Es geht Rauch offensichtlich darum, nicht immer nur selbst fortgesetzt Geräusche zu produzieren, sondern hinzuhören, wenn andere etwas zu sagen haben. Auch dann - und vor allem - wenn es einen nicht immer bloß bestätigt. Denn die Dauerbestätigung in homogenen Communitys stumpft ab; nur der ausgehaltene Widerspruch lässt die eigenen Grenzen überschreiten, macht klüger. Anders ist ein echtes Gespräch gar nicht möglich. Rauch geht noch weiter - er sucht den Lauscher, der Dinge hört, die im Lärm des Tages untergehen, aber dabei so wertvoll sind, Poesie etwa.

Der Prophet, zumal in seiner heutigen Gestalt als dauermedialer Manipulator, ist Rauch sehr fern. Wenn sein so metaphorisches Werk einen harten kritischen Kern hat, dann diesen: Megafone kommen für ihn direkt aus der Hölle, sie sagen nichts, sondern brüllen alles schon Gesagte nieder. An dieser Stelle folgt ein ungeschützt-klares Bekenntnis des Malers im Werkstattgespräch mit Ralph Keuning, das im Katalog nachzulesen ist: »Also, wer zum Megafon greift, ist automatisch mein Feind, das gebe ich unumwunden zu Protokoll. Und es ist immer eine negative Figur. Ein Daseinsentsüßer und Vergifter der Atmosphäre. Und es sind ja immer Ideologen, die zum Megafon greifen, und das sind meine Feinde.«

So breitet Neo Rauch hier ein ganz eigenes Panorama seiner inneren Traum- und Albtraumwelt aus. Wir streiten in der Kunst um Werte, die etwas mit gelebtem Formwillen zu tun haben. Wer die Formen angreift, die die Kunst uns gibt, der greift den humanen Kern des menschlichen Zusammenlebens an. Insofern betreffen Rauchs so symboltiefe Werke einen sehr aktuellen Streit um die Frage, welchen Stellenwert die Kunst in unserem Leben hat. Oder eben welche Folgen ihre Abwesenheit zeitigt. In diesem Sinne steht Rauch ganz in der Tradition des Bildungsfurors der Leipziger Schule, samt ihres umstrittenen Historismus.
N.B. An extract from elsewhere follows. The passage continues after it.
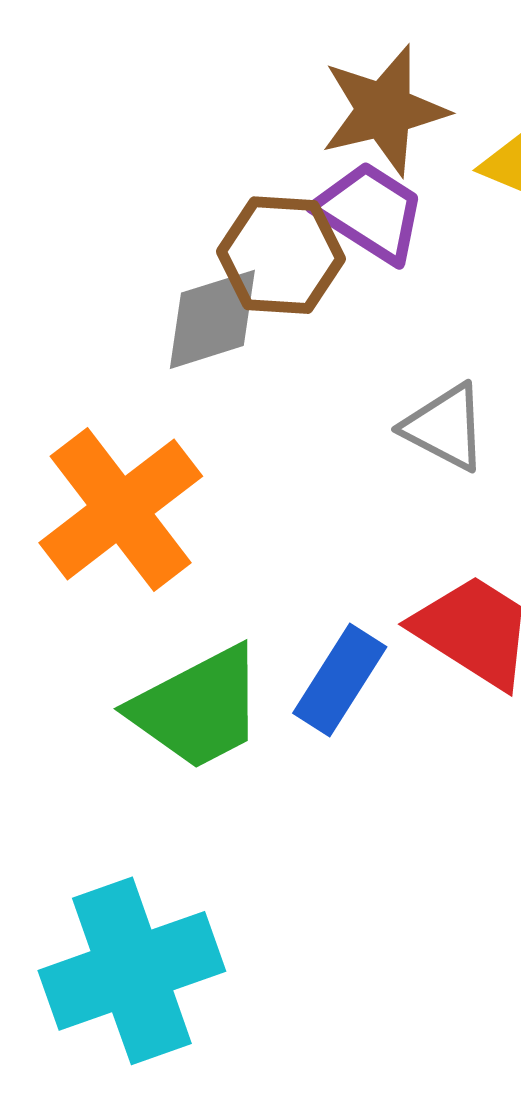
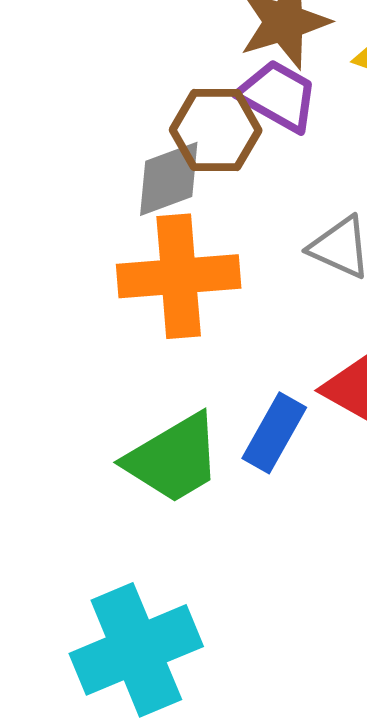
orange cross: (121, 509) -> (179, 276), moved, turned 36

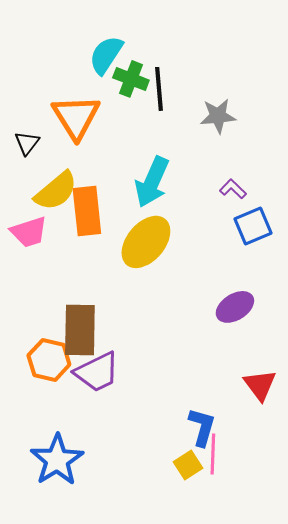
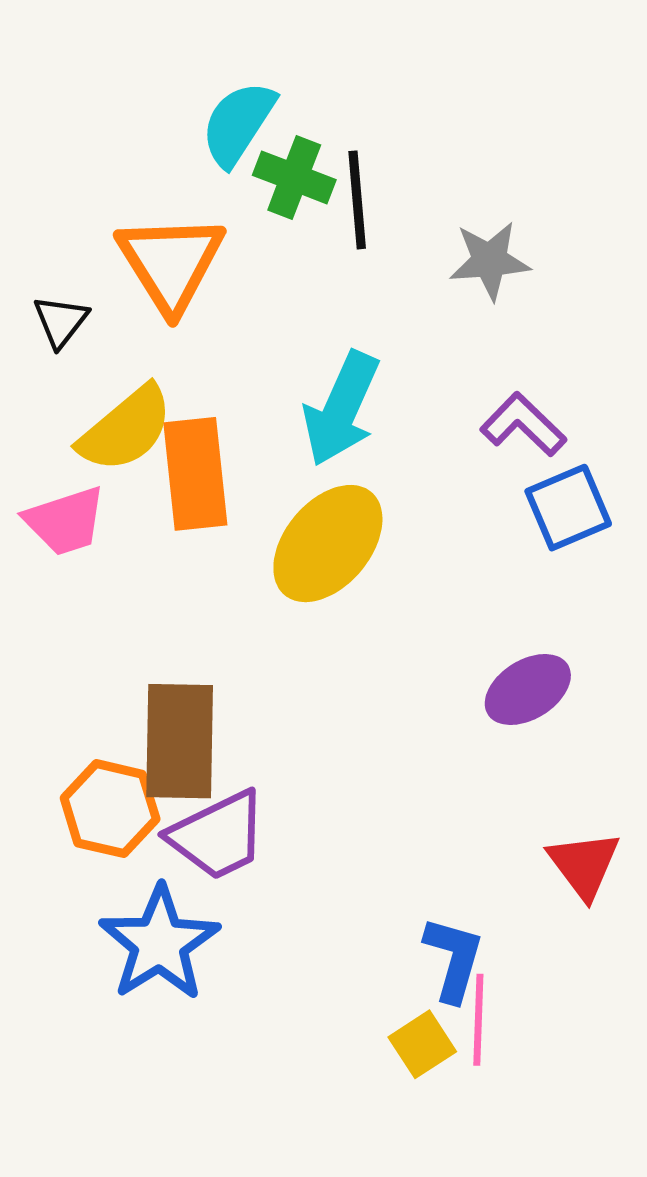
purple L-shape: (233, 189) -> (523, 424), size x1.4
blue star: (57, 460) -> (159, 943), moved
Nein, auf zeitlose Weise harmlos ist keines der hier ausgestellten Werke. Sie zeigen den Menschen nicht mehr nur wie etwa bei Werner Tübke, Wolfgang Mattheuer, Willi Sitte oder Bernhard Heisig in wechselnden geschichtlichen Situationen: Rauch erweitert das Bild um eine innere Dimension aus Angst und Hoffnung. So vor allem in »Glückshügel«. Da blicken wir in ein Laboratorium, in dem einer bleichen Gestalt, die von zwei dunkel maskierten Flügelmännern hereingeführt wird, ebenfalls Flügel montiert werden. Eine mysteriöse Szenerie. Ist dies eine teuflische Fabrik zur Herstellung von Engeln? Werden in diesem rauchigen Nibelheim Glücksversprechen produziert, lauter falsche Vehikel, um mit ihnen auf den sich im Hintergrund erhebenden »Glückshügel« zu gelangen? Ob es sich dabei um eine Fata Morgana handelt, die alles verspricht und nichts hält, oder aber um das eigene Werk, das vollendet in der Ferne leuchtet, bleibt offen.

»Neo Rauch - Handlauf« bis 12. Dezember in der Galerie Eigen + Art Leipzig. Der Katalog »Handlauf: Neues und Nachgereichtes« ist im Verlag E. A. Seemann erschienen und kostet 36 Euro.